Now nearing his seventh stop, Gunny spotted a tall, thin woman wearing a long skirt but did not see any children. As he slowed and brought his bus to a stop he noticed a young boy who appeared to be hiding behind the woman. After he opened the door, the woman stepped onto the bus, introduced herself, and explained to him the young man cowering behind her was her son, Ross. She repeated several times Ross is an only child and quite shy. She went on to tell Gunny that she and her husband always referred to their son as “Special Ross” and that he warms up quickly to anyone who calls him by his pet name. So, wanting to be as accommodating as possible, Gunny invited Special Ross aboard the bus and assured his mother he would be just fine. With Special Ross seated in the last row of the bus, Gunny eased back into traffic and proceeded to his next stop.

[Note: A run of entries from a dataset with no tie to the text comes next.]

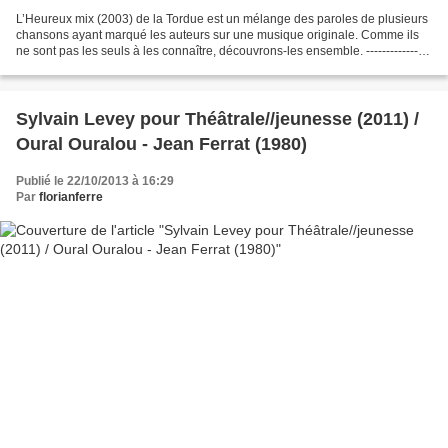
L’Heureux mix (2003) de la Tordue est un mélange des paroles de plusieurs
chansons ayant marqué les auteurs sur une musique originale. Comme ils
ne sont pas les seuls à les connaître, découvrons-les ensemble. ---------------
La première chanson évoquée...
Sylvain Levey pour Théâtrale//jeunesse (2011) /
Oural Ouralou - Jean Ferrat (1980)
Publié le 22/10/2013 à 16:29
Par
florianferre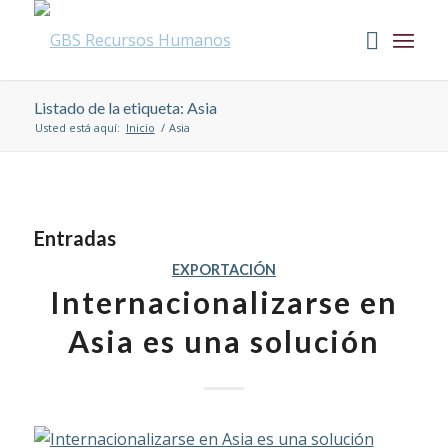
Listado de la etiqueta: Asia
Usted está aquí:
Inicio
/
Asia
Entradas
EXPORTACIÓN
Internacionalizarse en
Asia es una solución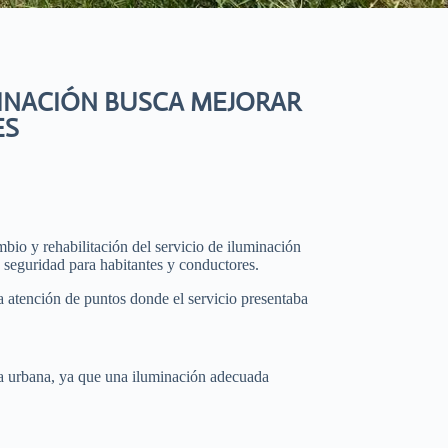
INACIÓN BUSCA MEJORAR
ES
bio y rehabilitación del servicio de iluminación
a seguridad para habitantes y conductores.
la atención de puntos donde el servicio presentaba
ra urbana, ya que una iluminación adecuada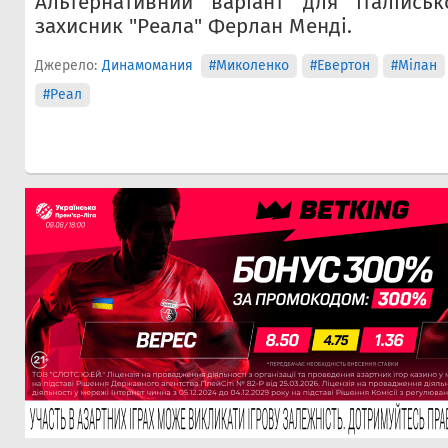
Альтернативний варіант для італійсь
захисник "Реала" Ферлан Менді.
Джерело:
Динамомания
#Миколенко
#Евертон
#Мілан
#Реал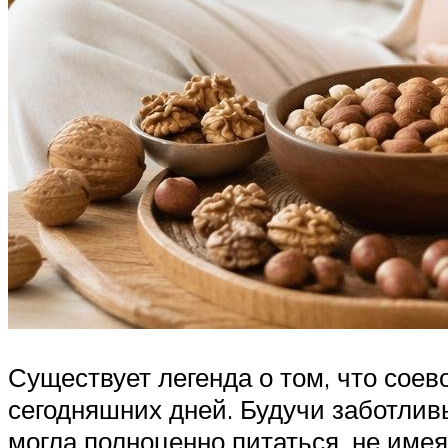
Существует легенда о том, что сое
сегодняшних дней. Будучи заботливы
могла полноценно питаться, не имея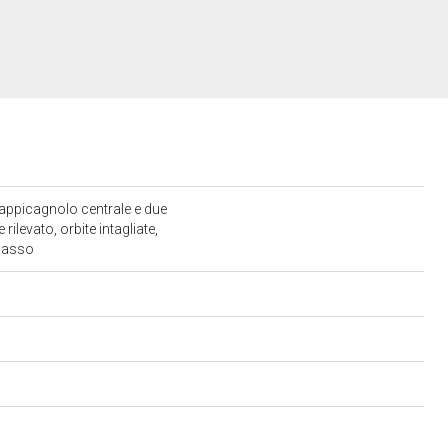
 appicagnolo centrale e due
rilevato, orbite intagliate,
n basso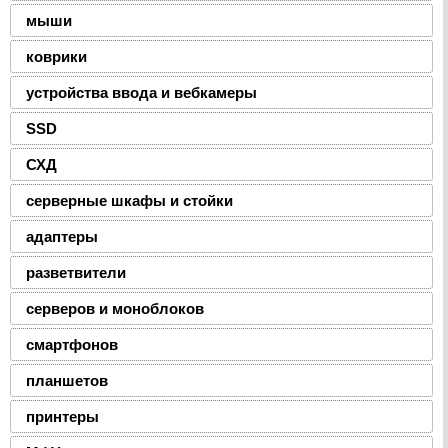
мыши
коврики
устройства ввода и вебкамеры
SSD
СХД
серверные шкафы и стойки
адаптеры
разветвители
серверов и моноблоков
смартфонов
планшетов
принтеры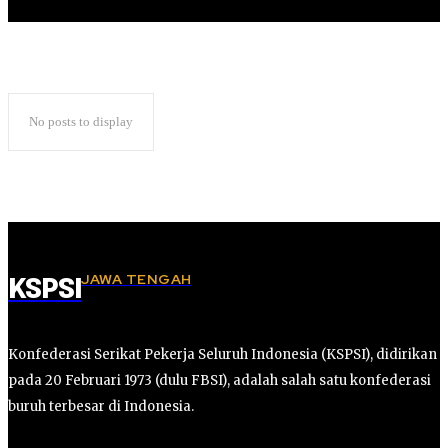
No posts to display
JAWA TENGAH
KSPSI
Konfederasi Serikat Pekerja Seluruh Indonesia (KSPSI), didirikan
pada 20 Februari 1973 (dulu FBSI), adalah salah satu konfederasi
buruh terbesar di Indonesia.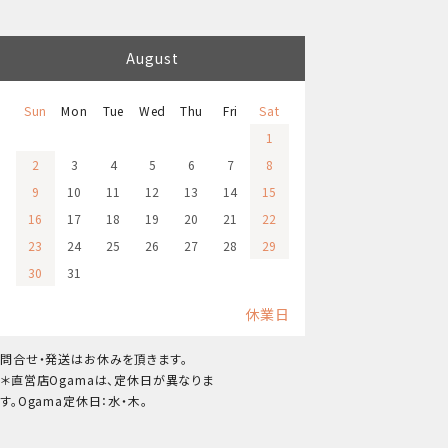
August
Sun
Mon
Tue
Wed
Thu
Fri
Sat
1
2
3
4
5
6
7
8
9
10
11
12
13
14
15
16
17
18
19
20
21
22
23
24
25
26
27
28
29
30
31
休業日
問合せ・発送はお休みを頂きます。
＊直営店Ogamaは、定休日が異なりま
す。Ogama定休日：水・木。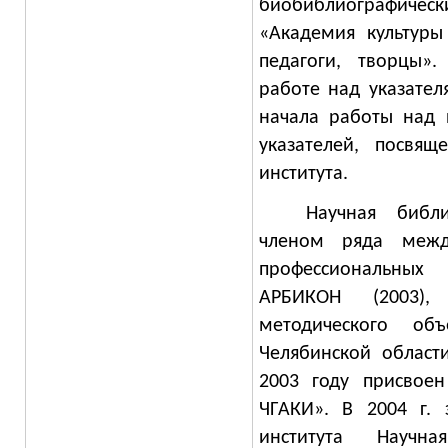
биобиблиографиче
«Академия культуры
педагоги, творцы».
работе над указател
начала работы над 
указателей, посвя
института.
Научная библ
членом ряда межд
профессиональных
АРБИКОН (2003),
методического об
Челябинской области
2003 году присвоен
ЧГАКИ». В
2004 г
. 
института Научн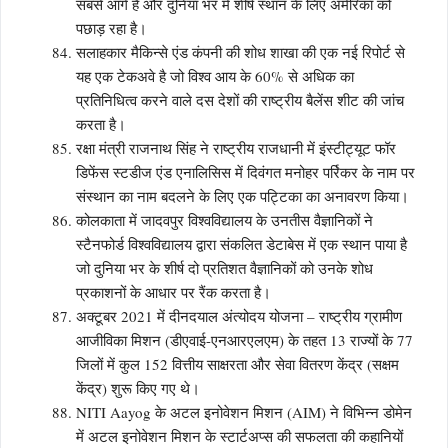
सबसे आगे है और दुनिया भर में शीर्ष स्थान के लिए अमेरिका को
पछाड़ रहा है।
सलाहकार मैकिन्से एंड कंपनी की शोध शाखा की एक नई रिपोर्ट से
यह एक टेकअवे है जो विश्व आय के 60% से अधिक का
प्रतिनिधित्व करने वाले दस देशों की राष्ट्रीय बैलेंस शीट की जांच
करता है।
रक्षा मंत्री राजनाथ सिंह ने राष्ट्रीय राजधानी में इंस्टीट्यूट फॉर
डिफेंस स्टडीज एंड एनालिसिस में दिवंगत मनोहर पर्रिकर के नाम पर
संस्थान का नाम बदलने के लिए एक पट्टिका का अनावरण किया।
कोलकाता में जादवपुर विश्वविद्यालय के उनतीस वैज्ञानिकों ने
स्टैनफोर्ड विश्वविद्यालय द्वारा संकलित डेटाबेस में एक स्थान पाया है
जो दुनिया भर के शीर्ष दो प्रतिशत वैज्ञानिकों को उनके शोध
प्रकाशनों के आधार पर रैंक करता है।
अक्टूबर 2021 में दीनदयाल अंत्योदय योजना – राष्ट्रीय ग्रामीण
आजीविका मिशन (डीएवाई-एनआरएलएम) के तहत 13 राज्यों के 77
जिलों में कुल 152 वित्तीय साक्षरता और सेवा वितरण केंद्र (सक्षम
केंद्र) शुरू किए गए थे।
NITI Aayog के अटल इनोवेशन मिशन (AIM) ने विभिन्न डोमेन
में अटल इनोवेशन मिशन के स्टार्टअप्स की सफलता की कहानियों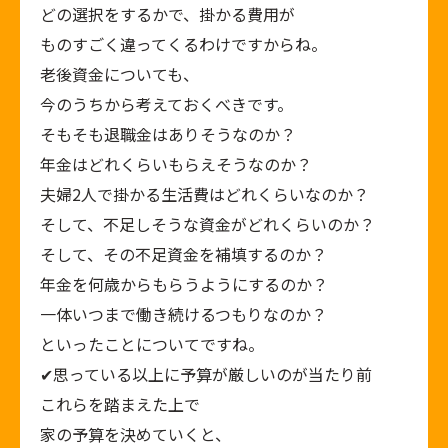
どの選択をするかで、掛かる費用が
ものすごく違ってくるわけですからね。
老後資金についても、
今のうちから考えておくべきです。
そもそも退職金はありそうなのか？
年金はどれくらいもらえそうなのか？
夫婦2人で掛かる生活費はどれくらいなのか？
そして、不足しそうな資金がどれくらいのか？
そして、その不足資金を補填するのか？
年金を何歳からもらうようにするのか？
一体いつまで働き続けるつもりなのか？
といったことについてですね。
✔︎思っている以上に予算が厳しいのが当たり前
これらを踏まえた上で
家の予算を決めていくと、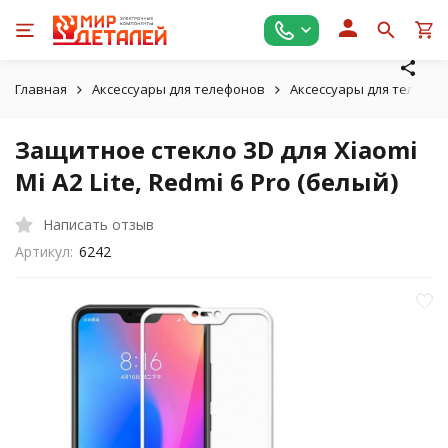
Главная
Аксессуары для телефонов
Аксессуары для телефон
Защитное стекло 3D для Xiaomi
Mi A2 Lite, Redmi 6 Pro (белый)
Написать отзыв
Артикул:
6242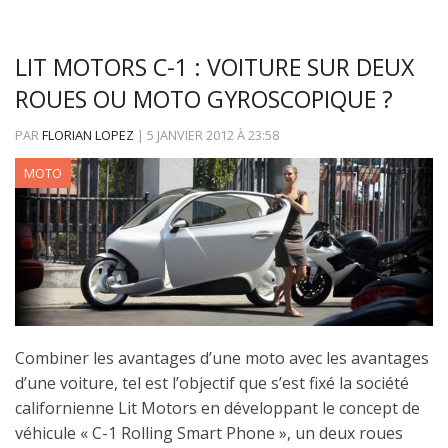
LIT MOTORS C-1 : VOITURE SUR DEUX
ROUES OU MOTO GYROSCOPIQUE ?
PAR
FLORIAN LOPEZ
|
5 JANVIER 2012
À
23:58
MOTO
Combiner les avantages d’une moto avec les avantages
d’une voiture, tel est l’objectif que s’est fixé la société
californienne Lit Motors en développant le concept de
véhicule « C-1 Rolling Smart Phone », un deux roues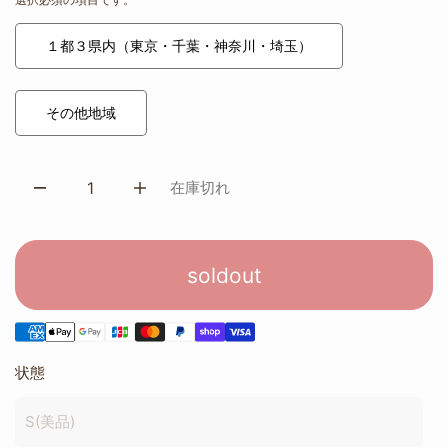
１都３県内（東京・千葉・神奈川・埼玉）
その他地域
在庫切れ
soldout
状態
S(美品)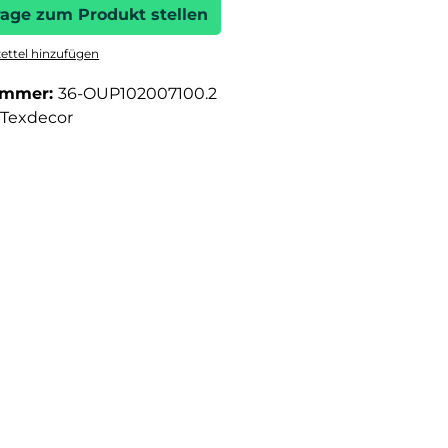
rage zum Produkt stellen
ttel hinzufügen
ummer:
36-OUP102007100.2
Texdecor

Slowing and stopping at the corner of Main and Fry, his twelfth and final stop, Gunny spotted a tall, gangly kid who seemed to be all arms and legs—he was draped over a mailbox. Opening the bus door Gunny asked “And who might you be?” To which the young man somewhat goofily replied, “My name is Lester—Lester Reese. Everyone calls me Lester Reese. It’s not just Lester and it’s not just Reese—it’s my full name, Lester Reese. So, please Mr. Bus Driver, call me Lester Reese.” With that Gunny happily obliged and said, “Well welcome aboard, Lester Reese. Let’s go to school.” In one awkward movement Lester Reese plopped down in the seat right behind the Gunny, removed his socks and shoes, dangled his feet on the metal bar behind the driver’s seat and began to pick at his toes. The Gunny could not help but wonder about this character “Lester Reese.”
With a nearly full bus, Gunny made his way toward the school house to drop his charges. The eager children hurried off the bus—with some holding hands, they ran and skipped toward their school. His first morning run complete, Gunny headed for home to relax before returning to the school later in the day to retrace his circuit. Eager to hear about his first day on the job, Gunny’s wife was standing—at attention, of course (yeah, right)—on the porch to greet him, “Well, Gunny, how was your first day as a bus driver?” Gunny paused for a moment to think and with a sly smile offered a single sentence reply, “Well dear, it was great. I suppose you could say it was two all-beef Patties, Special Ross, Lester Reese picking his bunions on a Sesame Street bus.”
PostScript: Yes, Marc, I remembered and seasoned it a bit.